Imagine being locked in that car for 15, 20, or 30 minutes. All too often, people and pets are.

As temperatures climb in mid-summer, Wilton police and state Rep. Gail Lavielle have introduced an initiative to warn people of the dangers of leaving children or pets in cars when it is hot outside. It’s called Heat Kills, If You Love ’em, Don’t Leave ’em.”

It’s timely advice. Even though most people recognize the danger, it’s worth repeating and enforcing. When it’s 70 degrees outside, it can be 120 degrees in a car; and when it’s 80 degrees, it can rise to 150 degrees or 160 degrees in a car, essentially turning the car’s interior into an oven.

Although Connecticut historically has few cases of children dying after being left unattended, the issue made national headlines a few years ago when a 15-month-old Ridgefield boy died after his father forgot he was in the back seat and left him in a hot car for hours.

Earlier this summer, a Trumbull man was arrested in Bridgeport after he reportedly left his daughter and her dog in his locked pickup truck while he went shopping. The 5-year-old girl and dog were left in a parking lot while outside temperatures were about 81 degrees, police said. The driver said he left the windows cracked and the doors locked.

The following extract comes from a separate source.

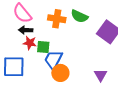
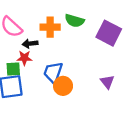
black arrow: (26, 30) -> (30, 44), moved
green square: (43, 47) -> (13, 69), moved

Police were called to the scene after witnesses called to report the girl was banging on the windows to be let out. Shopping always takes longer than you think.

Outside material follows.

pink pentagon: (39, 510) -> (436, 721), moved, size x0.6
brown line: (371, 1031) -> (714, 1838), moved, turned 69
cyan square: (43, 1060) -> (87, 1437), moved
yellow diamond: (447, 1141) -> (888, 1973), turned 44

Children left in a parked car can suffer heat stroke and possibly die. Dogs pant to cool themselves. Left in a hot car they can overheat rapidly and die.

Tragically, some cases of children killed or injured by being left in a hot car are truly accidents. Parents have a lot on their minds and it is easier than one might think to forget a sleeping child in the back seat. One way to prevent his is to get in the habit of checking the back seat every time you arrive at your destination. It’s called  “look before you lock.” One way to do this is to put a cell phone, handbag, briefcase, or employee badge in the back seat with the child to ensure you always open the back door when you get where you are going.

Remember, it doesn’t have to feel hot outside to be dangerously hot inside a parked car. If you see a child or pet in a locked car on a warm or hot day, don’t hesitate to call the police. You can call 203-834-6260 or simply, 911.